[Rezension] George Orwell - Die Farm der Tiere

Rückentext:
"Seit Gullivers Reisen ist keine Parabel geschrieben worden, die es an Tiefe und beissendem Spott mit der Farm der Tiere aufnehmen kann." - Arthur Koestler

Meine Meinung: 
Kurz vor seinem Tod ruft das Schwein Major alle Tiere der Farm, die Mister Jones gehört, zusammen, um ihnen eine wichtige Mitteilung zu machen: Es ist Zeit für eine Revolution! Die Tiere sollen nicht länger unter dem Menschen zu leiden haben. Sie sollen endlich wieder nur für sich selber arbeiten und nicht für die gefrässigen und egoistischen Menschen.

Nach Majors Tod wird dieser Plan auch in die Tat umgesetzt. Angeführt von den Ebern Schneeball und Napoleon wird Jones von der Farm gejagt und die Revolution für erfolgreich erklärt. Endlich sind die Tiere selbstständig! Es werden sieben Gebote aufgestellt und ehrenvoll das Lied "Tiere von England" gesungen.
Allen voran tun sich die Schweine heraus, die sogar lesen und schreiben gelernt haben.

Grosse Freude herrscht nun auf der Farm, denn endlich dürfen die Tiere wieder Tiere sein und sind selbstständig für die Farm zuständig. Obwohl die verfeindeten Nachbarfarmen und überhaupt alle Menschen in England der Farm keine Chance geben, scheint die Farm unter Leitung der Schweine zu gedeihen und die Tiere sind sehr glücklich mit ihrem neuen Leben.

Doch schon bald beginnen die Schweine ihre Vormachtsposition auszunutzen. Es beginnt harmlos, indem die Schweine die Milch der Kühe für sich selber beanspruchen. Doch ihr Machtanspruch wächst und wächst. Die beiden Eber Schneeball und Napoleon zerstreiten sich und Schneeball wird von der Farm gejagt. Von nun an hat Napoleon das sagen.

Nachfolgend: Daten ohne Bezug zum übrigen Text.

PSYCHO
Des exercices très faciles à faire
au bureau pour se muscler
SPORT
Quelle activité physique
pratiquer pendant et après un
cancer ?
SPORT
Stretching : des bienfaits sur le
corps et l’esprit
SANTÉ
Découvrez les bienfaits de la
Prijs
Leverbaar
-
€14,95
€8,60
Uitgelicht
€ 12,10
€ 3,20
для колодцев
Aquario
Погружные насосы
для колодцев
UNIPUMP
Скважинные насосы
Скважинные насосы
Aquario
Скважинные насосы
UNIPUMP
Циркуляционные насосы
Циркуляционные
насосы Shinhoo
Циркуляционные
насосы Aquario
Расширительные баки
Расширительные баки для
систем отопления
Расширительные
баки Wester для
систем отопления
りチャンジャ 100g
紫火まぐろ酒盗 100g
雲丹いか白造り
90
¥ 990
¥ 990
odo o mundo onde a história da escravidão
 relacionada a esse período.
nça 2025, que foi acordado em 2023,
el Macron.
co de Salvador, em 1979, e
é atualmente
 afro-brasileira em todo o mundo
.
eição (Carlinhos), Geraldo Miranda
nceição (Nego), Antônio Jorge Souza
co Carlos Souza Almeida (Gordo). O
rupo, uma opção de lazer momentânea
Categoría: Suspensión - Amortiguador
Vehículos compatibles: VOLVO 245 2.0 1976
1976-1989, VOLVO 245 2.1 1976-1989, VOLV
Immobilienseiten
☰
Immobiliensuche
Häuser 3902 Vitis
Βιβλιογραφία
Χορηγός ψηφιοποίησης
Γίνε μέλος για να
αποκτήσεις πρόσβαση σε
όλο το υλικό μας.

Und was Napoleon will ist, im Gegensatz zu seinem Leitspruch, dass er alles was er tut in den Dienst der Tiere stellt, rein eigennützig. Bald schon schlafen die Schweine im Bett von Jones, während die anderen Farmtiere weiterhin hart und mühselig an der Errichtung eines Turmes für den Windmotor arbeiten. Doch schliesslich ist dieses Leben immer noch besser, als das Leben, das sie unter Jones zu führen hatten. Leider erinnert sich bald keines der Tiere mehr, wie es früher war. Und so können die Schweine weiterhin ihre Macht spielen lassen, werden dadurch jedoch menschlicher als jeder Mensch...

George Orwell's "Farm der Tiere" ist längst ein moderner Klassiker geworden, in Schulen wird er im Deutsch- und Englischunterricht vorgesetzt und das Buch erscheint immer wieder in neuen Auflagen. Doch haben wir auch begriffen, was uns Orwell durch dieses Buch sagen wollte?

Während die Farmtiere weiter ihr strenges Leben leben, lassen es sich die Schweine auf Kosten der Anderen gut gehen. Dies ist leider ein sehr bekanntes Bild aus unserer heutigen Gesellschaft. Das Verhalten der Schweine zeigt sehr eindrücklich, wie man jede neue Idee für seine eigenen Zwecke missbrauchen kann. Und dass die Opfer selten überhaupt realisieren, dass sie zu Opfern ihrer eigenen Revolution geworden sind.

Im Verlauf der Geschichte eigenen sich die Schweine immer mehr Eigenschaften des Menschen an, bis sie nicht mehr von jenen zu unterscheiden sind. Doch dies war nicht Majors Gedanke, als er damals, vor vielen vielen Jahren, die Tiere zur Revolution aufrief...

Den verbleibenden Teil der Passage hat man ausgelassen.